Hate speech is free speech, Gov. Dean
Glenn Harlan Reynolds
1:48 p.m. ET April 24, 2017
I tell my constitutional law students that there are a couple of statements that indicate that a speaker is a constitutional illiterate who can safely be ignored. One is the claim that the Constitution views black people as ⅗ the worth of white people (actually, it was all about power in Congress, with slaveowners wanting black people to count 100% toward apportionment so that slaveowners would get more seats in Congress, and abolitionists wanting them not counted at all so that slaveowners would get fewer seats in Congress; the ⅗ compromise was just that, a compromise).
The other hallmark of constitutional illiteracy is the claim that the First Amendment doesn’t protect “hate speech.” And by making that claim last week, Howard Dean, former governor of Vermont and Democratic presidential candidate, revealed himself to be a constitutional illiterate. Then, predictably, he doubled down on his ignorance.
In First Amendment law, the term “hate speech” is meaningless. All speech is equally protected whether it’s hateful or cheerful.
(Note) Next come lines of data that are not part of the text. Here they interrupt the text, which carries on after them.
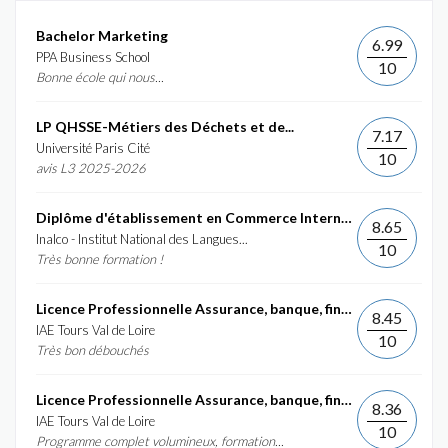
Bachelor Marketing
6.99
PPA Business School
10
Bonne école qui nous...
LP QHSSE-Métiers des Déchets et de...
7.17
Université Paris Cité
10
avis L3 2025-2026
Diplôme d'établissement en Commerce International et...
8.65
Inalco - Institut National des Langues...
10
Très bonne formation !
Licence Professionnelle Assurance, banque, finance :...
8.45
IAE Tours Val de Loire
10
Très bon débouchés
Licence Professionnelle Assurance, banque, finance :...
8.36
IAE Tours Val de Loire
10
Programme complet volumineux, formation...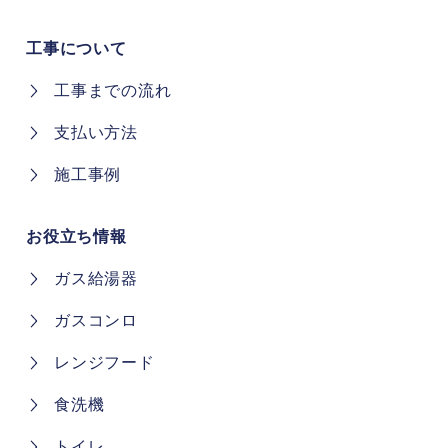
工事について
工事までの流れ
支払い方法
施工事例
お役立ち情報
ガス給湯器
ガスコンロ
レンジフード
食洗機
トイレ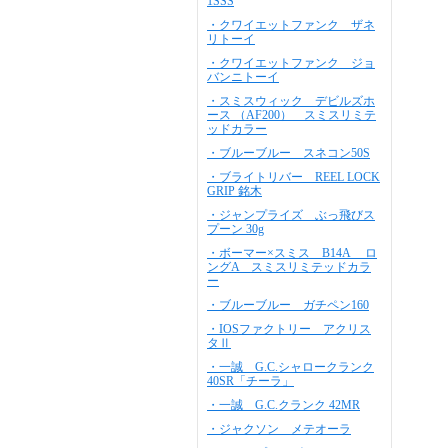
1SSS
・クワイエットファンク ザネ
リトーイ
・クワイエットファンク ジョ
バンニトーイ
・スミスウィック デビルズホ
ース （AF200） スミスリミテ
ッドカラー
・ブルーブルー スネコン50S
・ブライトリバー REEL LOCK
GRIP 銘木
・ジャンプライズ ぶっ飛びス
プーン 30g
・ボーマー×スミス B14A ロ
ングA スミスリミテッドカラ
ー
・ブルーブルー ガチペン160
・IOSファクトリー アクリス
タⅡ
・一誠 G.C.シャロークランク
40SR「チーラ」
・一誠 G.C.クランク 42MR
・ジャクソン メテオーラ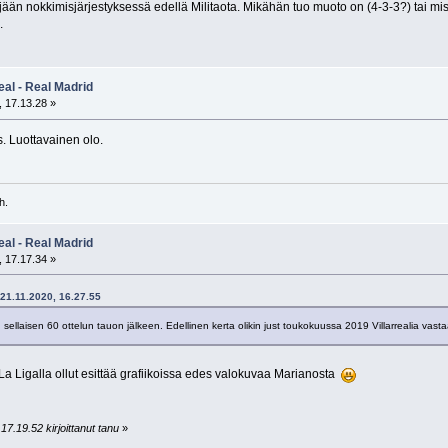
än nokkimisjärjestyksessä edellä Militaota. Mikähän tuo muoto on (4-3-3?) tai mi
.
eal - Real Madrid
 17.13.28 »
 Luottavainen olo.
h.
eal - Real Madrid
 17.17.34 »
21.11.2020, 16.27.55
ellaisen 60 ottelun tauon jälkeen. Edellinen kerta olikin just toukokuussa 2019 Villarrealia vast
i La Ligalla ollut esittää grafiikoissa edes valokuvaa Marianosta
17.19.52 kirjoittanut tanu
»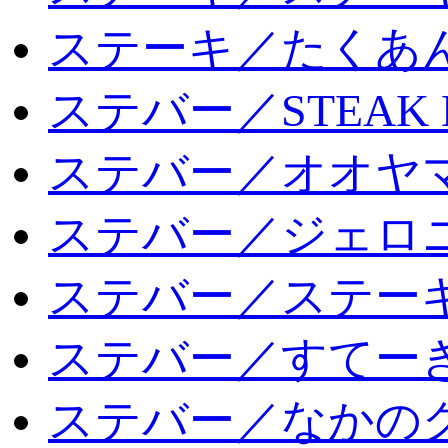
ステーキ／たくあ
ステバー／STEAK 
ステバー／オオヤマ
ステバー／ジェロ
ステバー／ステー
ステバー／すてー
ステバー／なかの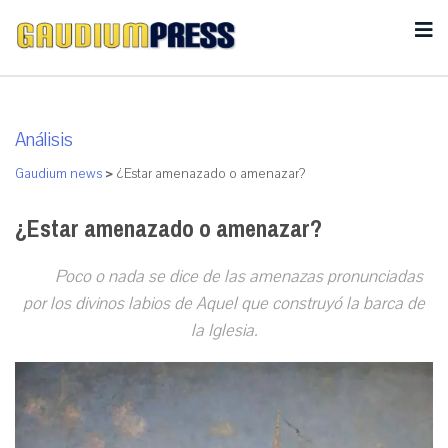
Análisis
Gaudium news
>
¿Estar amenazado o amenazar?
¿Estar amenazado o amenazar?
Poco o nada se dice de las amenazas pronunciadas
por los divinos labios de Aquel que construyó la barca de
la Iglesia.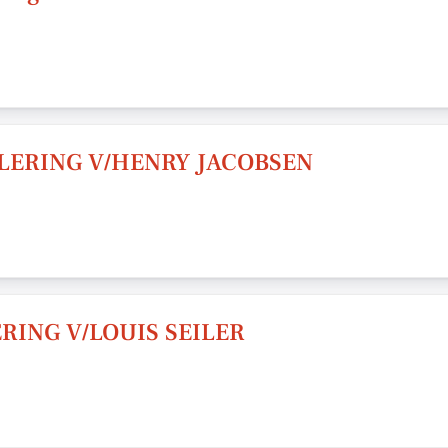
LERING V/HENRY JACOBSEN
RING V/LOUIS SEILER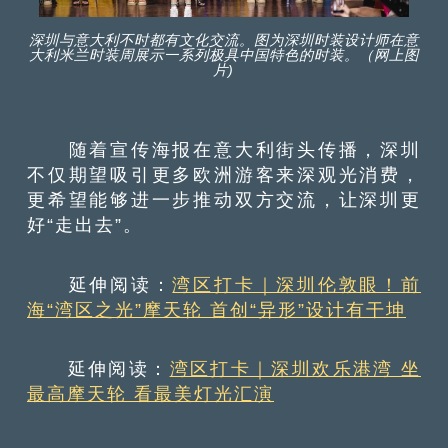
深圳与意大利不时都有文化交流。图为深圳时装设计师在意
大利米兰时装周展示一系列极具中国特色的时装。（网上图
片)
随着宣传海报在意大利街头传播，深圳
不仅期望吸引更多欧洲游客来深观光消费，
更希望能够进一步推动双方交流，让深圳更
好“走出去”。
延伸阅读：
湾区打卡｜深圳伦敦眼！前
海“湾区之光”摩天轮 首创“异形”设计有干坤
延伸阅读：
湾区打卡｜深圳欢乐港湾 坐
最高摩天轮 看最美灯光汇演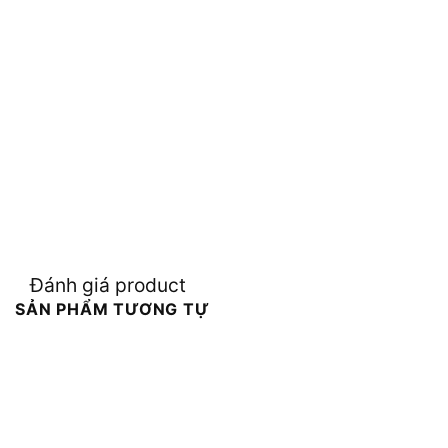
Đánh giá product
SẢN PHẨM TƯƠNG TỰ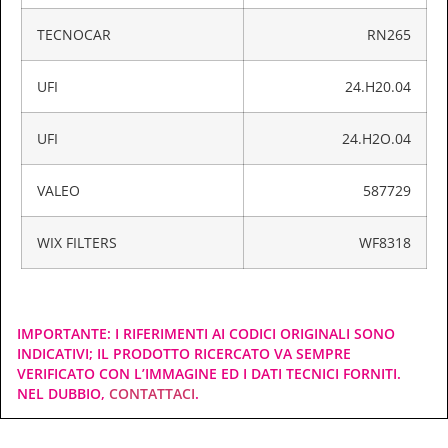
TECNOCAR
RN265
UFI
24.H20.04
UFI
24.H2O.04
VALEO
587729
WIX FILTERS
WF8318
IMPORTANTE: I RIFERIMENTI AI CODICI ORIGINALI SONO
INDICATIVI; IL PRODOTTO RICERCATO VA SEMPRE
VERIFICATO CON L’IMMAGINE ED I DATI TECNICI FORNITI.
NEL DUBBIO,
CONTATTACI
.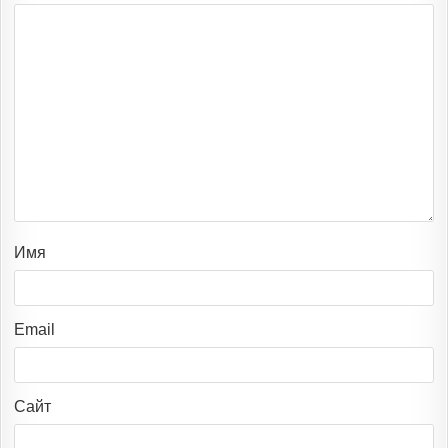
Имя
Email
Сайт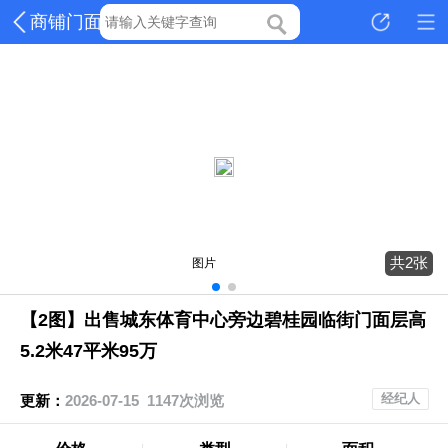
商铺门面
共2张
图片
【2图】出售城东体育中心旁边碧桂园临街门面层高
5.2米47平米95万
经纪人
更新：
2026-07-15 1147次浏览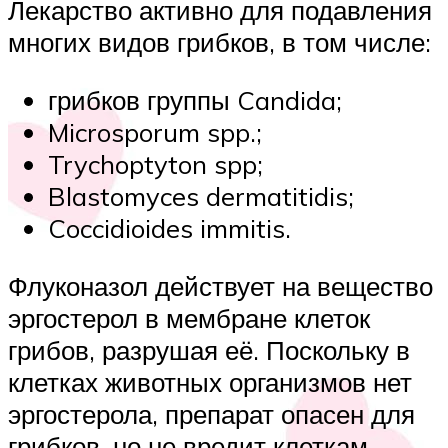
Лекарство активно для подавления
многих видов грибков, в том числе:
грибков группы Candida;
Microsporum spp.;
Trychoptyton spp;
Blastomyces dermatitidis;
Coccidioides immitis.
Флуконазол действует на вещество
эргостерол в мембране клеток
грибов, разрушая её. Поскольку в
клетках животных организмов нет
эргостерола, препарат опасен для
грибков, но не вредит клеткам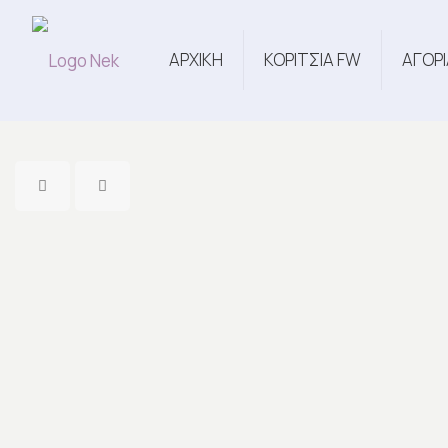
ΑΡΧΙΚΗ
ΚΟΡΙΤΣΙΑ FW
ΑΓΟΡΙ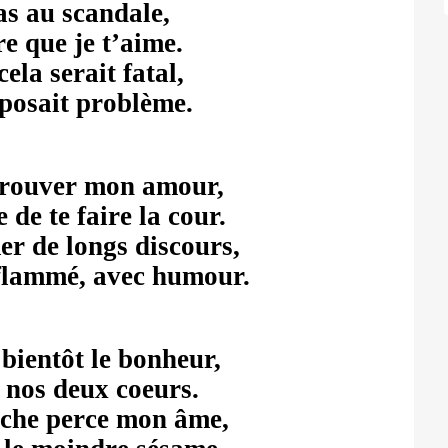
as au scandale,
re que je t’aime.
ela serait fatal,
 posait problème.
rouver mon amour,
de te faire la cour.
r de longs discours,
flammé, avec humour.
 bientôt le bonheur,
 nos deux coeurs.
lèche perce mon âme,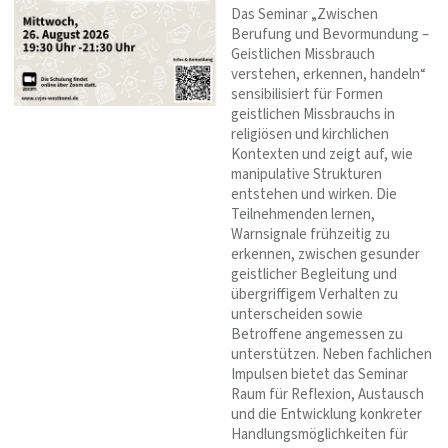
Das Seminar „Zwischen
Berufung und Bevormundung –
Geistlichen Missbrauch
verstehen, erkennen, handeln“
sensibilisiert für Formen
geistlichen Missbrauchs in
religiösen und kirchlichen
Kontexten und zeigt auf, wie
manipulative Strukturen
entstehen und wirken. Die
Teilnehmenden lernen,
Warnsignale frühzeitig zu
erkennen, zwischen gesunder
geistlicher Begleitung und
übergriffigem Verhalten zu
unterscheiden sowie
Betroffene angemessen zu
unterstützen. Neben fachlichen
Impulsen bietet das Seminar
Raum für Reflexion, Austausch
und die Entwicklung konkreter
Handlungsmöglichkeiten für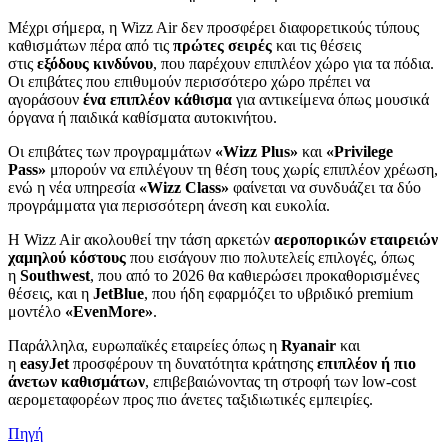
Μέχρι σήμερα, η Wizz Air δεν προσφέρει διαφορετικούς τύπους
καθισμάτων πέρα από τις
πρώτες σειρές
και τις θέσεις
στις
εξόδους κινδύνου
, που παρέχουν επιπλέον χώρο για τα πόδια.
Οι επιβάτες που επιθυμούν περισσότερο χώρο πρέπει να
αγοράσουν
ένα επιπλέον κάθισμα
για αντικείμενα όπως μουσικά
όργανα ή παιδικά καθίσματα αυτοκινήτου.
Οι επιβάτες των προγραμμάτων
«Wizz Plus»
και
«Privilege
Pass»
μπορούν να επιλέγουν τη θέση τους χωρίς επιπλέον χρέωση,
ενώ η νέα υπηρεσία
«Wizz Class»
φαίνεται να συνδυάζει τα δύο
προγράμματα για περισσότερη άνεση και ευκολία.
Η Wizz Air ακολουθεί την τάση αρκετών
αεροπορικών εταιρειών
χαμηλού κόστους
που εισάγουν πιο πολυτελείς επιλογές, όπως
η
Southwest
, που από το 2026 θα καθιερώσει προκαθορισμένες
θέσεις, και η
JetBlue
, που ήδη εφαρμόζει το υβριδικό premium
μοντέλο
«EvenMore»
.
Παράλληλα, ευρωπαϊκές εταιρείες όπως η
Ryanair
και
η
easyJet
προσφέρουν τη δυνατότητα κράτησης
επιπλέον ή πιο
άνετων καθισμάτων
, επιβεβαιώνοντας τη στροφή των low-cost
αερομεταφορέων προς πιο άνετες ταξιδιωτικές εμπειρίες.
Πηγή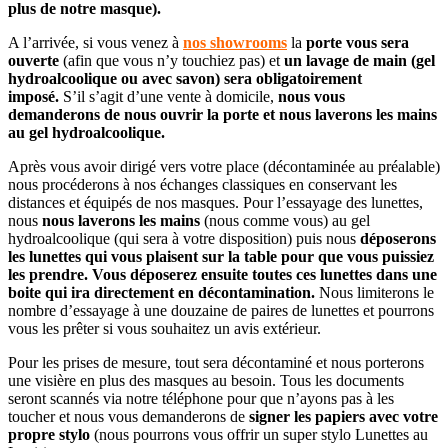
plus de notre masque).
A l’arrivée, si vous venez à
nos showrooms
la
porte vous sera
ouverte
(afin que vous n’y touchiez pas) et
un lavage de main (gel
hydroalcoolique ou avec savon) sera obligatoirement
imposé.
S’il s’agit d’une vente à domicile,
nous vous
demanderons de nous ouvrir la porte et nous laverons les mains
au gel hydroalcoolique.
Après vous avoir dirigé vers votre place (décontaminée au préalable)
nous procéderons à nos échanges classiques en conservant les
distances et équipés de nos masques. Pour l’essayage des lunettes,
nous
nous laverons les mains
(nous comme vous) au gel
hydroalcoolique (qui sera à votre disposition) puis nous
déposerons
les lunettes qui vous plaisent sur la table pour que vous puissiez
les prendre. Vous déposerez ensuite toutes ces lunettes dans une
boite qui ira directement en décontamination.
Nous limiterons le
nombre d’essayage à une douzaine de paires de lunettes et pourrons
vous les prêter si vous souhaitez un avis extérieur.
Pour les prises de mesure, tout sera décontaminé et nous porterons
une visière en plus des masques au besoin. Tous les documents
seront scannés via notre téléphone pour que n’ayons pas à les
toucher et nous vous demanderons de
signer les papiers avec votre
propre stylo
(nous pourrons vous offrir un super stylo Lunettes au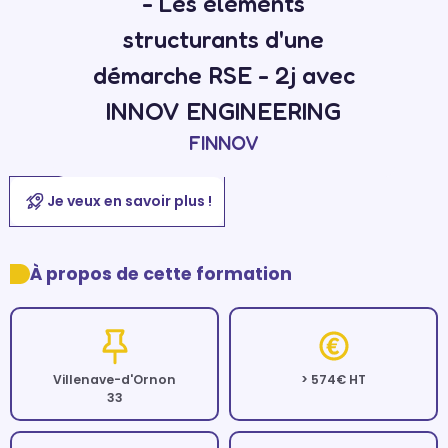
- Les éléments
structurants d'une
démarche RSE - 2j avec
INNOV ENGINEERING
FINNOV
Je veux en savoir plus !
À propos de cette formation
Villenave-d'Ornon
> 574€ HT
33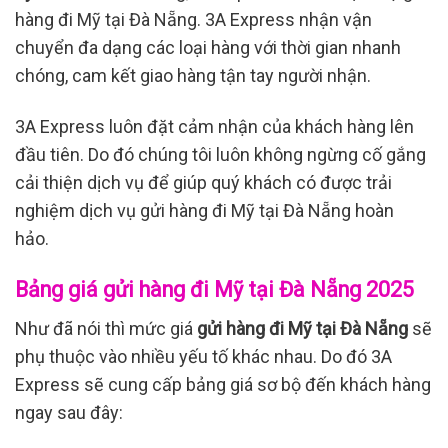
hàng đi Mỹ tại Đà Nẵng. 3A Express nhận vận
chuyển đa dạng các loại hàng với thời gian nhanh
chóng, cam kết giao hàng tận tay người nhận.
3A Express luôn đặt cảm nhận của khách hàng lên
đầu tiên. Do đó chúng tôi luôn không ngừng cố gắng
cải thiện dịch vụ để giúp quý khách có được trải
nghiệm dịch vụ gửi hàng đi Mỹ tại Đà Nẵng hoàn
hảo.
Bảng giá gửi hàng đi Mỹ tại Đà Nẵng 2025
Như đã nói thì mức giá
gửi hàng đi Mỹ tại Đà Nẵng
sẽ
phụ thuộc vào nhiều yếu tố khác nhau. Do đó 3A
Express sẽ cung cấp bảng giá sơ bộ đến khách hàng
ngay sau đây: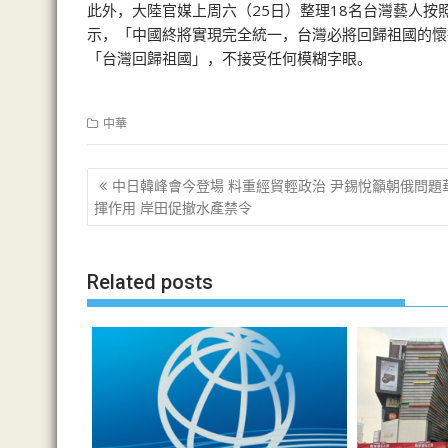
此外，大陸官媒上周六（25日）整理18名台灣藝人
示，「中國終將實現完全統一，台灣必將回歸祖國的懷
「台灣回歸祖國」，不接受任何模糊字眼。
中華
文
中日韓峰會今登場 料重經貿輕政治 尹錫悅籲朝俄問題
章
揮作用 岸田促撤水產禁令
导
航
Related posts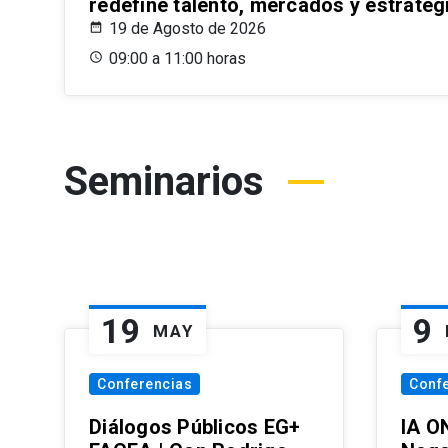
redefine talento, mercados y estrateg
19 de Agosto de 2026
09:00 a 11:00 horas
Seminarios
19
9
MAY
Conferencias
Conf
Diálogos Públicos EG+
IA O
It doesn’t matter if it’s racist, sexist or in poor taste, unless speech falls into a few very narrow categories — like “true threats,” which have to address a specific individual, or “incitement,” which must constitute an immediate and intentional encouragement to imminent lawless action — it’s protected.
The term “hate speech” was invented by people who don’t like that freedom, and who want to give the — completely false — impression that there’s a kind of speech that the First Amendment doesn’t protect because it’s hateful. What they mean by “hateful,” it seems, is really just that it’s speech they don’t agree with.
Glenn Reynolds is a Law prof at U Tennessee. In 8, mostly not brief, sentences he explains what the USC protects and refutes two current Lib/Prog conceits. I’m almost surprised that Law professors are “allowed” to speak so plainly and briefly, but Hugh Hewitt has a similar skill.